═══ Provided data

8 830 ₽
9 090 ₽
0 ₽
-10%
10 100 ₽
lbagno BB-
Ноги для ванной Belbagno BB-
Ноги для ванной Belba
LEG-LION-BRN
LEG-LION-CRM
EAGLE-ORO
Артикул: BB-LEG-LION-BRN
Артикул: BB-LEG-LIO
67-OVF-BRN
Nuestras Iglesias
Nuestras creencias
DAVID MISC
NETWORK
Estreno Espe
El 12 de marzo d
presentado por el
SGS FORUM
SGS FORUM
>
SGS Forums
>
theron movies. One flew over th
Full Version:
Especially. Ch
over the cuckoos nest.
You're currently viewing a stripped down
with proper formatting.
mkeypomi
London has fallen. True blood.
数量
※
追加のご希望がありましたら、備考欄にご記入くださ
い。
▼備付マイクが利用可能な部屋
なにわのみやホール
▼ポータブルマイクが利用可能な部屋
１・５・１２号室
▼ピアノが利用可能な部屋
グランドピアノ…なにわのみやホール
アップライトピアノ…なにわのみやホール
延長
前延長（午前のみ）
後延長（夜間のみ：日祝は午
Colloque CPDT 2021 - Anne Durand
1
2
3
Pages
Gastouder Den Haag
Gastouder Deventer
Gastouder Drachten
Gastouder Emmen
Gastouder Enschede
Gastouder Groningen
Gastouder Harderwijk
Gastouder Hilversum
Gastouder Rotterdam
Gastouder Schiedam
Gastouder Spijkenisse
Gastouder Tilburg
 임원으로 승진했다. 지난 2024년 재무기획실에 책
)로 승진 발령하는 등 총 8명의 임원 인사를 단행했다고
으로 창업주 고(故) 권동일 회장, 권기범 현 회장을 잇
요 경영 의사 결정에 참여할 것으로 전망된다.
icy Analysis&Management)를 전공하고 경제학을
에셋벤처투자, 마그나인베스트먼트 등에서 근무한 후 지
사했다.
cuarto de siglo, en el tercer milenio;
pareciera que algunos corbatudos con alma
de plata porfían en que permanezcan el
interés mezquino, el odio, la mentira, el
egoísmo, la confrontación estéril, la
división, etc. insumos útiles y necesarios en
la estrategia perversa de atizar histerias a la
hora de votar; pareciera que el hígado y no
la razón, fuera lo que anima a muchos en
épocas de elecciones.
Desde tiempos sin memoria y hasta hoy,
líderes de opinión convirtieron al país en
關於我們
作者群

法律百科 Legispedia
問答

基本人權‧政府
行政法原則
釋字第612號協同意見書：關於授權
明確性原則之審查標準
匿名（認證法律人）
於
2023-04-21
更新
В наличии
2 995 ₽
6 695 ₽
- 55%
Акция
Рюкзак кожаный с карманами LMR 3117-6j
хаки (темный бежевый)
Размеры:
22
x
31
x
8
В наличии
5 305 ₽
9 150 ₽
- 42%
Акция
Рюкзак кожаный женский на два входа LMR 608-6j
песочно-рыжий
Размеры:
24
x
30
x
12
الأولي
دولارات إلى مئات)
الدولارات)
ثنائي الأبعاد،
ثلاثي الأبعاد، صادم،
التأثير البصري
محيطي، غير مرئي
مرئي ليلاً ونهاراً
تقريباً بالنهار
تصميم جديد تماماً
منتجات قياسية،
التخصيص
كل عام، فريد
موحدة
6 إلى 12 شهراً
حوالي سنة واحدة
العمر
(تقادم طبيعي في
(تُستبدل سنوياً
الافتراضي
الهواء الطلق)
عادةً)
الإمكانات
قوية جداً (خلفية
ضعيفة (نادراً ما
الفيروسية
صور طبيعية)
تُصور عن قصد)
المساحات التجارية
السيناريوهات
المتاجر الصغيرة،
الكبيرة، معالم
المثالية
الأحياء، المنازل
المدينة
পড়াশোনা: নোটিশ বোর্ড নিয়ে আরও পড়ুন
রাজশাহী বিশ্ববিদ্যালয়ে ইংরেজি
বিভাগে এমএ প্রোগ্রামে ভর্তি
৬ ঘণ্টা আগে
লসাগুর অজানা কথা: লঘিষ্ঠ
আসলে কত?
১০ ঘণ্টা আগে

══════

▸ **Activity**: The reply should consist solely of the lines of the data, exact, from the opening line through the line with "Gastouder Groningen", inclusive.

▸ **Exercise result**:
8 830 ₽
9 090 ₽
0 ₽
-10%
10 100 ₽
lbagno BB-
Ноги для ванной Belbagno BB-
Ноги для ванной Belba
LEG-LION-BRN
LEG-LION-CRM
EAGLE-ORO
Артикул: BB-LEG-LION-BRN
Артикул: BB-LEG-LIO
67-OVF-BRN
Nuestras Iglesias
Nuestras creencias
DAVID MISC
NETWORK
Estreno Espe
El 12 de marzo d
presentado por el
SGS FORUM
SGS FORUM
>
SGS Forums
>
theron movies. One flew over th
Full Version:
Especially. Ch
over the cuckoos nest.
You're currently viewing a stripped down
with proper formatting.
mkeypomi
London has fallen. True blood.
数量
※
追加のご希望がありましたら、備考欄にご記入くださ
い。
▼備付マイクが利用可能な部屋
なにわのみやホール
▼ポータブルマイクが利用可能な部屋
１・５・１２号室
▼ピアノが利用可能な部屋
グランドピアノ…なにわのみやホール
アップライトピアノ…なにわのみやホール
延長
前延長（午前のみ）
後延長（夜間のみ：日祝は午
Colloque CPDT 2021 - Anne Durand
1
2
3
Pages
Gastouder Den Haag
Gastouder Deventer
Gastouder Drachten
Gastouder Emmen
Gastouder Enschede
Gastouder Groningen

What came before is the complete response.